In a precedential ruling that stops a massive mine, Colombia’s Constitutional Court strengthens the rights of ethnic and indigenous communities, specifying that they must have access to environmental impact assessments before giving their free, prior, and informed consent to projects that affect their territories.
2012
Mexico’s government recognizes violations of environmental and human rights laws and halts construction of La Parota Dam, preventing displacement of 25,000 people.
2012
Mexico’s Marismas Nacionales (National Wetlands), home to 60 endangered species, are saved from destruction when the Ramsar Secretariat declares a massive tourism complex unviable; AIDA joins the National Wetlands Commission.
2012–17
Legal action leads Costa Rica to pass a law banning the cruel practice of shark finning. Five years later, AIDA’s expertise in international law adds weight to a criminal case that, for the first time in the country, punishes a shark-fin profiteer.
Panama’s Supreme Court rules against resort developers and affirms protected status for Panama Bay, a wildlife refuge that shelters endangered jaguars, sea turtles, and other endangered wildlife.
Mexico adopts a National Wetlands Policy that AIDA helped develop; it complies with international obligations to conserve and restore wetlands and provides for public participation in their management.
To prevent environmental, health, and climate damages, AIDA creates and coordinates a Regional Alliance on Fracking, composed of more than 30 groups from Central and South America.
Panama’s Supreme Court nullifies a Ministry of Environment resolution that would have allowed up to 90% of the water in rivers, lakes, and other waterbodies to be used for large infrastructure projects such as hydroelectric dams.
Sustained advocacy leads Colombia to curtail indiscriminate aerial spraying of glyphosate, a toxic herbicide, on forests, fields, rural villages, and national parks.
AIDA helps shape the Green Climate Fund, a United Nations-based fund for climate projects in the developing world; the Fund’s board adopts policies informed by AIDA’s input on gender, transparency, proposal review, public participation, and indigenous and tribal people’s rights.
Colombia’s Constitutional Court issues a ruling that bans mining in páramos, sensitive high-altitude wetlands that supply water to millions, support great biodiversity, and mitigate climate change.
The International Finance Corporation, a lending arm of the World Bank, divests from a mining project in Colombia after its internal watchdog finds that the bank didn’t follow its own environmental review standards; the decision reinforces the responsibility to protect precious water-producing ecosystems from mining degradation.

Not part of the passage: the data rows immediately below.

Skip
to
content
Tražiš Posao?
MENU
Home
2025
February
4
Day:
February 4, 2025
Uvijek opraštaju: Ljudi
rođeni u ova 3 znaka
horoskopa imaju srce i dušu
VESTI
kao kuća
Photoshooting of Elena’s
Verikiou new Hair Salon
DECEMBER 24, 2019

AIDA provides legal and scientific expertise to citizens of Cajamarca, Colombia, who held a public referendum on whether to ban mining in their biodiverse territory; 98% reject mining in favor of environmental protection.

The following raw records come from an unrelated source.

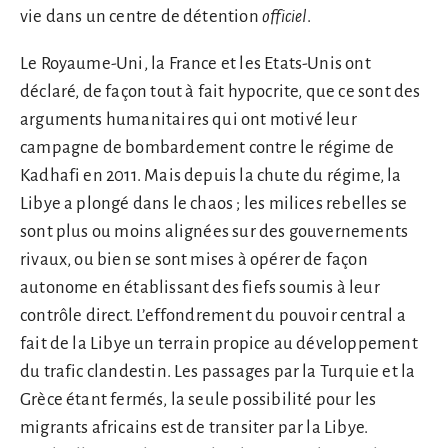
vie dans un centre de détention
officiel
.
Le Royaume-Uni, la France et les Etats-Unis ont
déclaré, de façon tout à fait hypocrite, que ce sont des
arguments humanitaires qui ont motivé leur
campagne de bombardement contre le régime de
Kadhafi en 2011. Mais depuis la chute du régime, la
Libye a plongé dans le chaos ; les milices rebelles se
sont plus ou moins alignées sur des gouvernements
rivaux, ou bien se sont mises à opérer de façon
autonome en établissant des fiefs soumis à leur
contrôle direct. L’effondrement du pouvoir central a
fait de la Libye un terrain propice au développement
du trafic clandestin. Les passages par la Turquie et la
Grèce étant fermés, la seule possibilité pour les
migrants africains est de transiter par la Libye.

Colombia adds its largest coastal mangrove forest, the Ciénaga Grande, to the Montreux Record of the world’s most endangered wetlands, committing to use international technical and financial support to bring the area back to health.
Costa Rica adopts a National Wetlands Policy, informed by AIDA’s participation on the National Wetlands Committee; it protects roughly seven percent of the nation’s territory.
Colombia’s Constitutional Court establishes a key precedent by holding that the Atrato River has the same legal right to be unharmed as people, ordering the government to clean up toxic mining contamination in the river.
2018
Following 15 years of advocacy by AIDA to establish the link between environmental and human rights harms, and in a decision that incorporates many arguments provided by AIDA in written and oral testimony, the Inter-American Court of Human Rights recognizes the right to a healthy environment as fundamental to human existence, adopts environmental protection as part of the obligation to protect human rights, and recognizes the link between climate change and human rights.
AIDA establishes and coordinates the Environmental Justice Network of Bolivia to strengthen local capacities in the use of law and litigation for environmental protection.